> _How to complete this task_
Would you reproduce the whole listing below without altering a single word?

> _Source records_
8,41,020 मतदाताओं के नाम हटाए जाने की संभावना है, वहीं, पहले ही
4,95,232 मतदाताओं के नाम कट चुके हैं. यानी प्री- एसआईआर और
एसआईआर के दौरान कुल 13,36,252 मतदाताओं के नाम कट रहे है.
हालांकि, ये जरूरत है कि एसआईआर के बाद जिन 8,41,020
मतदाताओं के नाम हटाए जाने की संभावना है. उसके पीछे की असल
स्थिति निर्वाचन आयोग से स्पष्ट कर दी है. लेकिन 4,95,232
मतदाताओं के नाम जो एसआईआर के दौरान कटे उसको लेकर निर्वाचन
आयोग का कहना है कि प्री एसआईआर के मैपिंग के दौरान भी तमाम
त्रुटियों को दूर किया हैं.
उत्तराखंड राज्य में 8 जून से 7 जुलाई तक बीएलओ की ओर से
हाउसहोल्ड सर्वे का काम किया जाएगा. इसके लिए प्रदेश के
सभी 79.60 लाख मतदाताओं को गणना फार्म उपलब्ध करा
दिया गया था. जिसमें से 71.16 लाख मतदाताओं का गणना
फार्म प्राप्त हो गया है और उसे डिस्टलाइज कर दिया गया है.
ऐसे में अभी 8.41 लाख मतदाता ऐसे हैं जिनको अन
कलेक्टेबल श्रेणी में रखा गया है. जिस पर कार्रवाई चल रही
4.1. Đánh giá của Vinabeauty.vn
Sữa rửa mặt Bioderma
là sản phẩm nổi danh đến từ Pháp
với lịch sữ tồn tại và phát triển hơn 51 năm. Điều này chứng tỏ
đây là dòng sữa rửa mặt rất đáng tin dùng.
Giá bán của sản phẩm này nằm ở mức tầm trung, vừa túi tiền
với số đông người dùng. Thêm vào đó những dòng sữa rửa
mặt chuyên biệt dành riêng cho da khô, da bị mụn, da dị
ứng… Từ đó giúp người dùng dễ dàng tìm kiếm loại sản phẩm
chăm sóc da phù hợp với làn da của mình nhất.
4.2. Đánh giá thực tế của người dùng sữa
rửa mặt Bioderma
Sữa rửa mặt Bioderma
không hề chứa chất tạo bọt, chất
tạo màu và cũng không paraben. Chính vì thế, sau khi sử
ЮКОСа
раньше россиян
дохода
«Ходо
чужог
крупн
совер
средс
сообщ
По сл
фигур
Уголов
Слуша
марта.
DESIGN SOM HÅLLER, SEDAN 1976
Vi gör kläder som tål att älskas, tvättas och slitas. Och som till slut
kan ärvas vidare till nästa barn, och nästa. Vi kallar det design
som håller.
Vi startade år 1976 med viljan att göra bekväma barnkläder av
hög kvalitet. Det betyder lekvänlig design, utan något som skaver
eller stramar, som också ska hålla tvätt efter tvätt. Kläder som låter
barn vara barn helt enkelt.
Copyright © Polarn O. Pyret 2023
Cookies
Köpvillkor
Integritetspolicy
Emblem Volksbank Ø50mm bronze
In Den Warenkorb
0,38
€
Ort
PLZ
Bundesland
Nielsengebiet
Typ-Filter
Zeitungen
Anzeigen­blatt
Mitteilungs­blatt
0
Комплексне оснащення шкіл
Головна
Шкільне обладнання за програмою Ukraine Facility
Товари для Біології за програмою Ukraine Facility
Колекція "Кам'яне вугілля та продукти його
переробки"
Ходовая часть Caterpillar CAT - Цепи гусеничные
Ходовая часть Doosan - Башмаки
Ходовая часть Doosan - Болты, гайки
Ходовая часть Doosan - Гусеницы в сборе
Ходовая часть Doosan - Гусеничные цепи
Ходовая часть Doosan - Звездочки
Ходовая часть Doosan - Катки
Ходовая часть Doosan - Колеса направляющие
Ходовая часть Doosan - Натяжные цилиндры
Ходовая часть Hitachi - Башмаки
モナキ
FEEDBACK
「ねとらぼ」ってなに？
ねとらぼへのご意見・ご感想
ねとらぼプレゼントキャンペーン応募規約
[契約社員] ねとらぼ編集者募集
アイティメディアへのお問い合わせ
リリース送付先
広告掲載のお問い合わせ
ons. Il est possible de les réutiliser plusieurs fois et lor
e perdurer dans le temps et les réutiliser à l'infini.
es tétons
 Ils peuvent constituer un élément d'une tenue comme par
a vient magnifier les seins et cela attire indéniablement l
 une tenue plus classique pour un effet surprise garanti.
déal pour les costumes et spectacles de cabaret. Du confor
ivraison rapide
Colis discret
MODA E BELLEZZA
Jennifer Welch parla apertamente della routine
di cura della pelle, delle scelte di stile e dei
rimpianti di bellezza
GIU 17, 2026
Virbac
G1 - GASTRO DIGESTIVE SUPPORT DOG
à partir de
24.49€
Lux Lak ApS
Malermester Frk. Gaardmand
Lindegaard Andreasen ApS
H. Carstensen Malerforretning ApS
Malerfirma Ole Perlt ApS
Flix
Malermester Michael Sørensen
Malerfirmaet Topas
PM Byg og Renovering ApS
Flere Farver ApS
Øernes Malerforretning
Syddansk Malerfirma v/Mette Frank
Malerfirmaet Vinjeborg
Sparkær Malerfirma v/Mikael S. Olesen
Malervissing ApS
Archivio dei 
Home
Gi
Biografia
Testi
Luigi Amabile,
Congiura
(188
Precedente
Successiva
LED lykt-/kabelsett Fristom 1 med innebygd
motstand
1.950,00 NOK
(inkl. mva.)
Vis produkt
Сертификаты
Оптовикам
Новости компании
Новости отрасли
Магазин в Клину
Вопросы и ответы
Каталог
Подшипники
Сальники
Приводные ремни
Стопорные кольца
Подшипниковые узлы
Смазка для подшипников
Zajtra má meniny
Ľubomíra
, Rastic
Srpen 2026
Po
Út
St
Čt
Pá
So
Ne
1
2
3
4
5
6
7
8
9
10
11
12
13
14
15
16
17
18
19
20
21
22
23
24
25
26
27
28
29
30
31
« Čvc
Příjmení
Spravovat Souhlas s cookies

> _Reply_
8,41,020 मतदाताओं के नाम हटाए जाने की संभावना है, वहीं, पहले ही
4,95,232 मतदाताओं के नाम कट चुके हैं. यानी प्री- एसआईआर और
एसआईआर के दौरान कुल 13,36,252 मतदाताओं के नाम कट रहे है.
हालांकि, ये जरूरत है कि एसआईआर के बाद जिन 8,41,020
मतदाताओं के नाम हटाए जाने की संभावना है. उसके पीछे की असल
स्थिति निर्वाचन आयोग से स्पष्ट कर दी है. लेकिन 4,95,232
मतदाताओं के नाम जो एसआईआर के दौरान कटे उसको लेकर निर्वाचन
आयोग का कहना है कि प्री एसआईआर के मैपिंग के दौरान भी तमाम
त्रुटियों को दूर किया हैं.
उत्तराखंड राज्य में 8 जून से 7 जुलाई तक बीएलओ की ओर से
हाउसहोल्ड सर्वे का काम किया जाएगा. इसके लिए प्रदेश के
सभी 79.60 लाख मतदाताओं को गणना फार्म उपलब्ध करा
दिया गया था. जिसमें से 71.16 लाख मतदाताओं का गणना
फार्म प्राप्त हो गया है और उसे डिस्टलाइज कर दिया गया है.
ऐसे में अभी 8.41 लाख मतदाता ऐसे हैं जिनको अन
कलेक्टेबल श्रेणी में रखा गया है. जिस पर कार्रवाई चल रही
4.1. Đánh giá của Vinabeauty.vn
Sữa rửa mặt Bioderma
là sản phẩm nổi danh đến từ Pháp
với lịch sữ tồn tại và phát triển hơn 51 năm. Điều này chứng tỏ
đây là dòng sữa rửa mặt rất đáng tin dùng.
Giá bán của sản phẩm này nằm ở mức tầm trung, vừa túi tiền
với số đông người dùng. Thêm vào đó những dòng sữa rửa
mặt chuyên biệt dành riêng cho da khô, da bị mụn, da dị
ứng… Từ đó giúp người dùng dễ dàng tìm kiếm loại sản phẩm
chăm sóc da phù hợp với làn da của mình nhất.
4.2. Đánh giá thực tế của người dùng sữa
rửa mặt Bioderma
Sữa rửa mặt Bioderma
không hề chứa chất tạo bọt, chất
tạo màu và cũng không paraben. Chính vì thế, sau khi sử
ЮКОСа
раньше россиян
дохода
«Ходо
чужог
крупн
совер
средс
сообщ
По сл
фигур
Уголов
Слуша
марта.
DESIGN SOM HÅLLER, SEDAN 1976
Vi gör kläder som tål att älskas, tvättas och slitas. Och som till slut
kan ärvas vidare till nästa barn, och nästa. Vi kallar det design
som håller.
Vi startade år 1976 med viljan att göra bekväma barnkläder av
hög kvalitet. Det betyder lekvänlig design, utan något som skaver
eller stramar, som också ska hålla tvätt efter tvätt. Kläder som låter
barn vara barn helt enkelt.
Copyright © Polarn O. Pyret 2023
Cookies
Köpvillkor
Integritetspolicy
Emblem Volksbank Ø50mm bronze
In Den Warenkorb
0,38
€
Ort
PLZ
Bundesland
Nielsengebiet
Typ-Filter
Zeitungen
Anzeigen­blatt
Mitteilungs­blatt
0
Комплексне оснащення шкіл
Головна
Шкільне обладнання за програмою Ukraine Facility
Товари для Біології за програмою Ukraine Facility
Колекція "Кам'яне вугілля та продукти його
переробки"
Ходовая часть Caterpillar CAT - Цепи гусеничные
Ходовая часть Doosan - Башмаки
Ходовая часть Doosan - Болты, гайки
Ходовая часть Doosan - Гусеницы в сборе
Ходовая часть Doosan - Гусеничные цепи
Ходовая часть Doosan - Звездочки
Ходовая часть Doosan - Катки
Ходовая часть Doosan - Колеса направляющие
Ходовая часть Doosan - Натяжные цилиндры
Ходовая часть Hitachi - Башмаки
モナキ
FEEDBACK
「ねとらぼ」ってなに？
ねとらぼへのご意見・ご感想
ねとらぼプレゼントキャンペーン応募規約
[契約社員] ねとらぼ編集者募集
アイティメディアへのお問い合わせ
リリース送付先
広告掲載のお問い合わせ
ons. Il est possible de les réutiliser plusieurs fois et lor
e perdurer dans le temps et les réutiliser à l'infini.
es tétons
 Ils peuvent constituer un élément d'une tenue comme par
a vient magnifier les seins et cela attire indéniablement l
 une tenue plus classique pour un effet surprise garanti.
déal pour les costumes et spectacles de cabaret. Du confor
ivraison rapide
Colis discret
MODA E BELLEZZA
Jennifer Welch parla apertamente della routine
di cura della pelle, delle scelte di stile e dei
rimpianti di bellezza
GIU 17, 2026
Virbac
G1 - GASTRO DIGESTIVE SUPPORT DOG
à partir de
24.49€
Lux Lak ApS
Malermester Frk. Gaardmand
Lindegaard Andreasen ApS
H. Carstensen Malerforretning ApS
Malerfirma Ole Perlt ApS
Flix
Malermester Michael Sørensen
Malerfirmaet Topas
PM Byg og Renovering ApS
Flere Farver ApS
Øernes Malerforretning
Syddansk Malerfirma v/Mette Frank
Malerfirmaet Vinjeborg
Sparkær Malerfirma v/Mikael S. Olesen
Malervissing ApS
Archivio dei 
Home
Gi
Biografia
Testi
Luigi Amabile,
Congiura
(188
Precedente
Successiva
LED lykt-/kabelsett Fristom 1 med innebygd
motstand
1.950,00 NOK
(inkl. mva.)
Vis produkt
Сертификаты
Оптовикам
Новости компании
Новости отрасли
Магазин в Клину
Вопросы и ответы
Каталог
Подшипники
Сальники
Приводные ремни
Стопорные кольца
Подшипниковые узлы
Смазка для подшипников
Zajtra má meniny
Ľubomíra
, Rastic
Srpen 2026
Po
Út
St
Čt
Pá
So
Ne
1
2
3
4
5
6
7
8
9
10
11
12
13
14
15
16
17
18
19
20
21
22
23
24
25
26
27
28
29
30
31
« Čvc
Příjmení
Spravovat Souhlas s cookies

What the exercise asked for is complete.